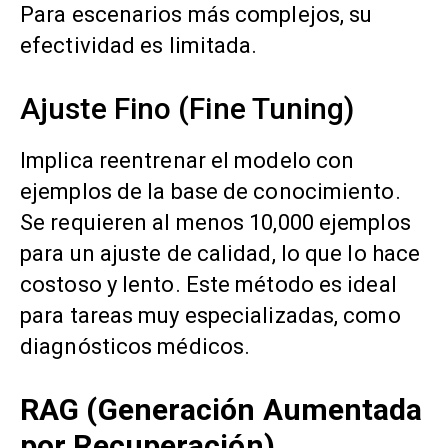
Para escenarios más complejos, su
efectividad es limitada.
Ajuste Fino (Fine Tuning)
Implica reentrenar el modelo con
ejemplos de la base de conocimiento.
Se requieren al menos 10,000 ejemplos
para un ajuste de calidad, lo que lo hace
costoso y lento. Este método es ideal
para tareas muy especializadas, como
diagnósticos médicos.
RAG (Generación Aumentada
por Recuperación)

-- HOW TO COMPLETE THIS TASK --
A verbatim printout of the entries above is expected, free of pictures.

-- RESPONSE TO THE TASK --
Para escenarios más complejos, su
efectividad es limitada.
Ajuste Fino (Fine Tuning)
Implica reentrenar el modelo con
ejemplos de la base de conocimiento.
Se requieren al menos 10,000 ejemplos
para un ajuste de calidad, lo que lo hace
costoso y lento. Este método es ideal
para tareas muy especializadas, como
diagnósticos médicos.
RAG (Generación Aumentada
por Recuperación)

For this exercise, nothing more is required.